Sunday, September 30, 2012

Dialogue

We're talking about real dialogue not Modern English.

Dennis Lehane had a column in the Journal last week about writing great dialogue.  An excerpt:

"Near the end of the film "The Wild Bunch," the aging outlaw Pike Bishop says only, "Let's go," to impel himself and three other men to head off to certain death (and kill hundreds of other men while they're at it). Legend has it that the director Sam Peckinpah and screenwriter Walon Green were ordered by the studio to include a scene in which Pike explains the details of their final, doomed gambit. Under protest, Green wrote the scene and Peckinpah shot it, and then (so the rumor goes) overexposed the film so that Warner Brothers was forced to go with the original version.
Richard Yates said that great dialogue was as much about what wasn't said as what was. Which is to say, as in most things literary, less = more."

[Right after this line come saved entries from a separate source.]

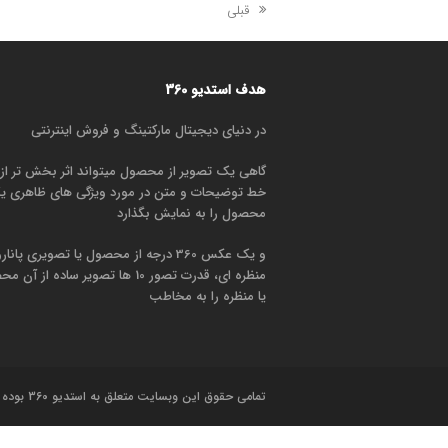
مطلب
قبلی
قبلی:
هدف استدیو 360
در دنیای دیجیتال مارکتینگ و فروش اینترنتی
گاهی یک تصویر از محصول میتواند اثر بخش تر از 
خط توضیحات و متن در مورد ویژگی های ظاهری 
محصول را به نمایش بگذارد
و یک عکس 360 درجه از محصول یا تصویری پانار
منظره ای، قدرت تصور 10 ها تصویر ساده از 
یا منظره را به مخاطب
تمامی حقوق این وبسایت متعلق به استدیو 360 بوده و هرگونه کپی برداری بدون ذکر منبع جایز نمی باشد.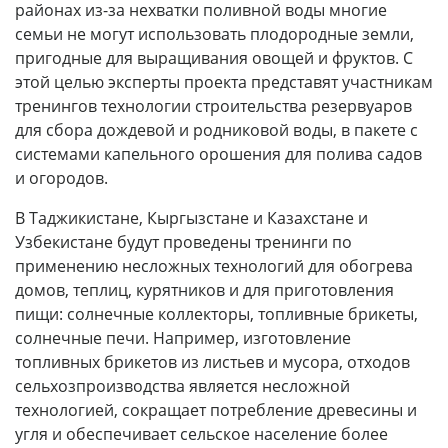
районах из-за нехватки поливной воды многие
семьи не могут использовать плодородные земли,
пригодные для выращивания овощей и фруктов. С
этой целью эксперты проекта представят участникам
тренингов технологии строительства резервуаров
для сбора дождевой и родниковой воды, в пакете с
системами капельного орошения для полива садов
и огородов.
В Таджикистане, Кыргызстане и Казахстане и
Узбекистане будут проведены тренинги по
применению несложных технологий для обогрева
домов, теплиц, курятников и для приготовления
пищи: солнечные коллекторы, топливные брикеты,
солнечные печи. Например, изготовление
топливных брикетов из листьев и мусора, отходов
сельхозпроизводства является несложной
технологией, сокращает потребление древесины и
угля и обеспечивает сельское население более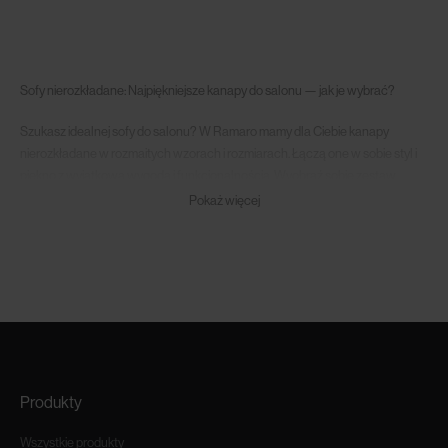
Sofy nierozkładane: Najpiękniejsze kanapy do salonu — jak je wybrać?
Szukasz idealnej sofy do salonu? W Ramaro mamy dla Ciebie kanapy
nierozkładane w rozmaitych wzorach i rozmiarach. Łączą one w sobie styl i
piękno z wyjątkową wygodą i funkcjonalnością. Wyobraź sobie zestaw
wypoczynkowy swoich marzeń, a następnie znajdź go razem z nami!
Pokaż więcej
Kanapa nierozkładana to serce domu
Sofa to jeden z najważniejszych mebli w całym domu. Dlaczego? Tylko
pomyśl, jak wiele się na niej dzieje! Niemal całe życie rodzinne toczy się
właśnie na niej. Poranny przegląd prasy robisz na kanapie, siedząc wygodnie
z kubkiem świeżo zaparzonej kawy. Po pracy odpoczywasz na niej,
oglądając ulubiony serial lub ucinając sobie drzemkę. To właśnie kanapa
stanowi też ukochane miejsce do zabaw Twoich dzieci. To na niej czytają
Produkty
książki, tworzą prace plastyczne czy urządzają szalone wygibasy. Sofa w
salonie nierzadko służy też za legowisko dla Twojego pupila, bo nigdzie
Wszystkie produkty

I can still picture Pike Bishop (played by William Holden) saying that line and was going to embed the scene in this post.  But if I did all you'd hear is that line followed by a lot of shooting and blood flowing and it wouldn't make sense.  The line worked perfectly because of everything that came before in the movie. You knew exactly why he said "Let's go" and what it meant without any further explanation.

Lehane also cites Richard Price's Clockers (a terrific book) for its "pitch-perfect" dialogue.  Lehane's not a slouch in the dialogue department either.  I prefer his earlier Patrick Kenzie/Angela Gennaro novels like Gone, Baby, Gone (Ben Affleck directed an outstanding version of it), Sacred and A Drink Before the War to some of his later books.  Shutter Island was an incredible book but it's a pretty shattering read - I did it once, never again.

A couple of other fine exemplars of dialogue writing are George V Higgins (who merits his own post) and Elmore Leonard (see my review of Raylan).  Incidentally, the adaption of Leonard's stories about Raylan Givens, a deputy US Marshall working in Harlan County, Kentucky, is one of the best current series on TV - Justified.  I hadn't seen the show but Barb is a fan and persuaded me to watch three seasons worth on a Kindle Fire this summer and now I can't wait for the fourth season beginning next January.  The characters, particularly Timothy Olyphant who plays Raylan, look and talk like they stepped out of a Leonard novel.   If you do decide to watch it you should start at the beginning as the story builds throughout.